Have you guys seen many issues with the aftermarket 160* stats? I swapped my old one over from the old engine when I swapped motors, and now I am seeing really high temps that I NEVER saw before. I have sprayed out the radiator and checked to see that both fans were running, and everything else seems ok
Was thinking of swapping out the stat to see if that was an issue. Of course with the blower that's no easy task..
Did you make sure to follow the burping procedure to release any captured air in the system? Air in the system can result in high temps. Did you test the thermostat before putting it into the new engine to make sure it would open properly?
You don't have to burp the system. The factory doesn't have to and neither do you since the fill tank is the highest piece in the system. Just FOLLOW the factory fill procedure!
With the overheating issue just suddenly appearing (not having it before) I had thought the same thing, because I had heard about this "burping" requirement. When I added the water/antifreeze, I just poured it (while running) until it wouldn't take anymore, and was at the "full cold" level.
I have swapped heads on three vettes and always done it the same, so I guess I did it wrong every time
I wonder if I should try cycling it as the manual says, but without adding water......
You don't have to burp the system. The factory doesn't have to and neither do you since the fill tank is the highest piece in the system. Just FOLLOW the factory fill procedure!
Yeah, all the people over the years who have had air in the system from not burping were just cuckoo.

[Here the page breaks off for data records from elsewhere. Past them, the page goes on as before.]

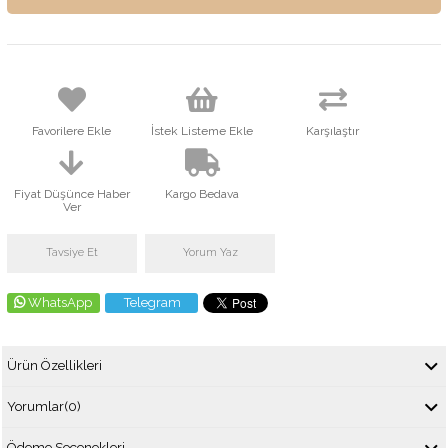
Favorilere Ekle
İstek Listeme Ekle
Karşılaştır
Fiyat Düşünce Haber
Kargo Bedava
Ver
Tavsiye Et
Yorum Yaz
WhatsApp
Telegram
Ürün Özellikleri
Yorumlar
(0)
Ödeme Seçenekleri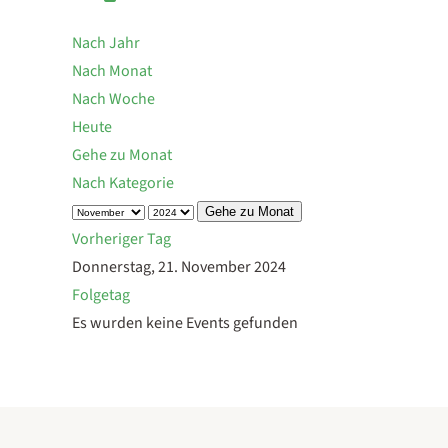
Nach Jahr
Nach Monat
Nach Woche
Heute
Gehe zu Monat
Nach Kategorie
Gehe zu Monat
Vorheriger Tag
Donnerstag, 21. November 2024
Folgetag
Es wurden keine Events gefunden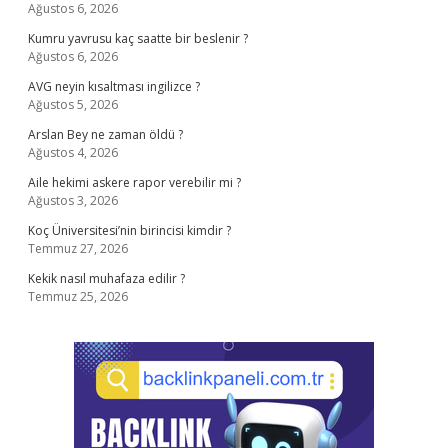
Ağustos 6, 2026
Kumru yavrusu kaç saatte bir beslenir ?
Ağustos 6, 2026
AVG neyin kısaltması ingilizce ?
Ağustos 5, 2026
Arslan Bey ne zaman öldü ?
Ağustos 4, 2026
Aile hekimi askere rapor verebilir mi ?
Ağustos 3, 2026
Koç Üniversitesi’nin birincisi kimdir ?
Temmuz 27, 2026
Kekik nasıl muhafaza edilir ?
Temmuz 25, 2026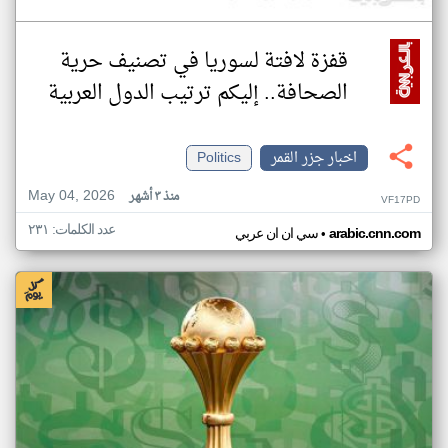
قفزة لافتة لسوريا في تصنيف حرية
الصحافة.. إليكم ترتيب الدول العربية
اخبار جزر القمر
Politics
May 04, 2026
منذ ٣ أشهر
VF17PD
عدد الكلمات: ٢٣١
•
arabic.cnn.com
سي ان ان عربي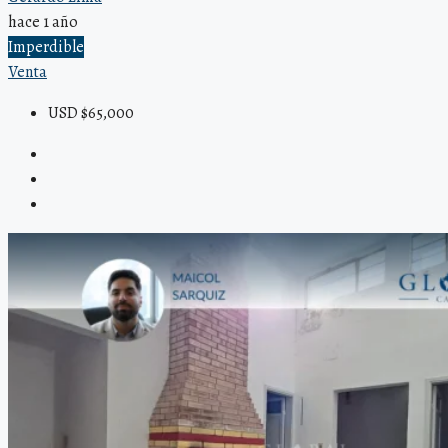
hace 1 año
Imperdible
Venta
USD $65,000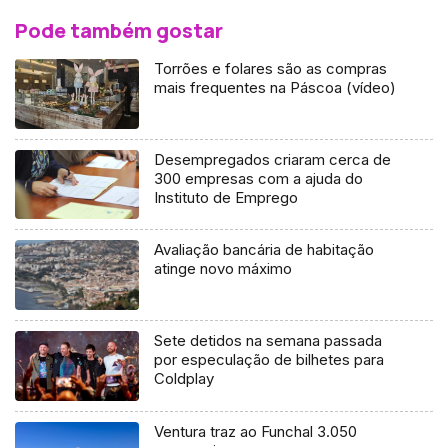
Pode também gostar
Torrões e folares são as compras
mais frequentes na Páscoa (vídeo)
Desempregados criaram cerca de
300 empresas com a ajuda do
Instituto de Emprego
Avaliação bancária de habitação
atinge novo máximo
Sete detidos na semana passada
por especulação de bilhetes para
Coldplay
Ventura traz ao Funchal 3.050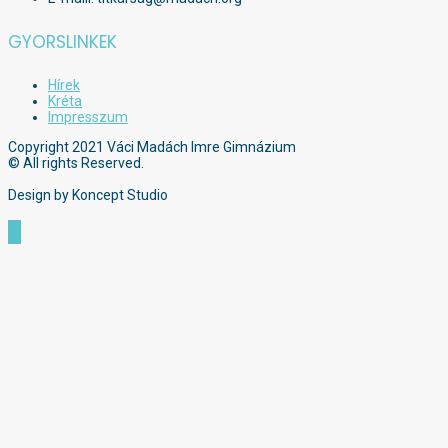
GYORSLINKEK
Hírek
Kréta
Impresszum
Copyright 2021 Váci Madách Imre Gimnázium
© All rights Reserved.
Design by Koncept Studio
Scroll
to
Top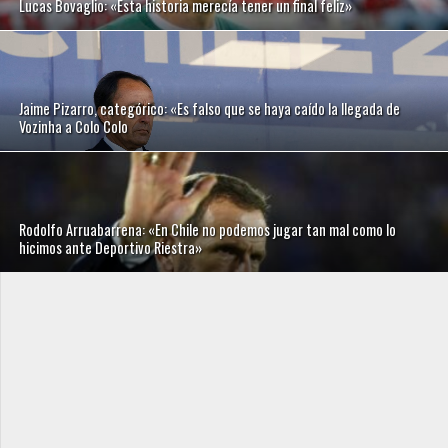
Lucas Bovaglio: «Esta historia merecía tener un final feliz»
Jaime Pizarro, categórico: «Es falso que se haya caído la llegada de
Vozinha a Colo Colo
Rodolfo Arruabarrena: «En Chile no podemos jugar tan mal como lo
hicimos ante Deportivo Riestra»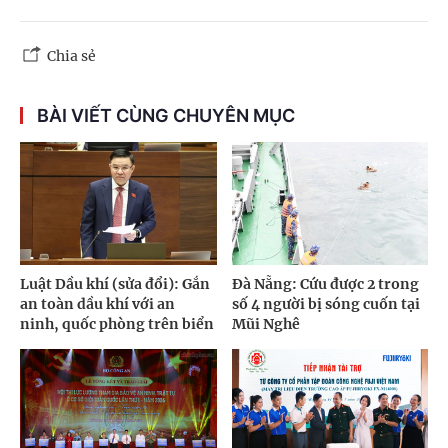
Chia sẻ
BÀI VIẾT CÙNG CHUYÊN MỤC
Luật Dầu khí (sửa đổi): Gắn
Đà Nẵng: Cứu được 2 trong
an toàn dầu khí với an
số 4 người bị sóng cuốn tại
ninh, quốc phòng trên biển
Mũi Nghê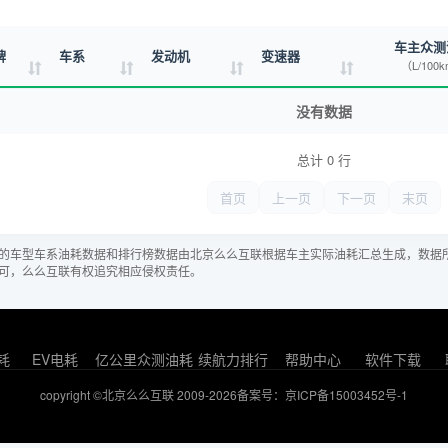
车主众测
牌
车系
发动机
变速器
（L/100
没有数据
总计 0 行
首页
上一页
下一页
末页
的车型车系油耗数据和排行榜数据由北京么么互联根据车主实际油耗汇总生成，数据
可，么么互联有权追究相应侵权责任。
耗
EV电耗
亿公里众测油耗
续航力排行
帮助中心
软件下载
copyright ©北京么么互联 2009-2026
备案号：京ICP备15003452号-1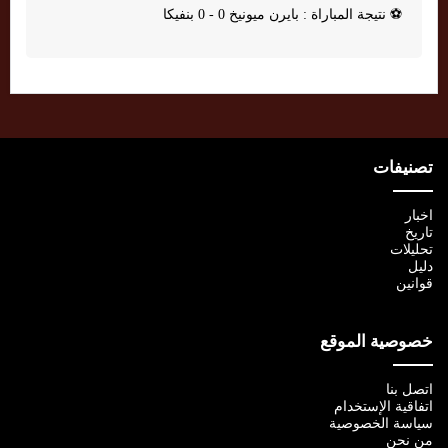
⚽
نتيجة المباراة : بايرن ميونيخ 0 - 0 بنفيكا
تصنيفات
اخبار
تاريخ
تحليلات
دليل
قوانين
خصوصية الموقع
اتصل بنا
اتفاقية الإستخدام
سياسة الخصوصية
من نحن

The procedure, and the cost of the ooling system research & development, not to mention making a point to include the procedure in the manual, was just done so owners could have some extra bathroom reading material.
There have been too many instances of people having air trapped in the cooling system for it not to be something to pay attention to. Just because you have never had a problem does not mean that it does not exist.
best thing to do is crack the crossover pipe on the heads. You will get every single air bubble out. It's a 10mm between the passenger side and tb area. Crack it until coolant comes out.
Yeah, all the people over the years who have had air in the system from not burping were just cuckoo. The procedure, and the cost of the ooling system research & development, not to mention making a point to include the procedure in the manual, was just done so owners could have some extra bathroom reading material.
There have been too many instances of people having air trapped in the cooling system for it not to be something to pay attention to. Just because you have never had a problem does not mean that it does not exist.
Yeah, all the people over the years who have had air in the system from not burping were just cuckoo. The procedure, and the cost of the ooling system research & development, not to mention making a point to include the procedure in the manual, was just done so owners could have some extra bathroom reading material.
There have been too many instances of people having air trapped in the cooling system for it not to be something to pay attention to. Just because you have never had a problem does not mean that it does not exist.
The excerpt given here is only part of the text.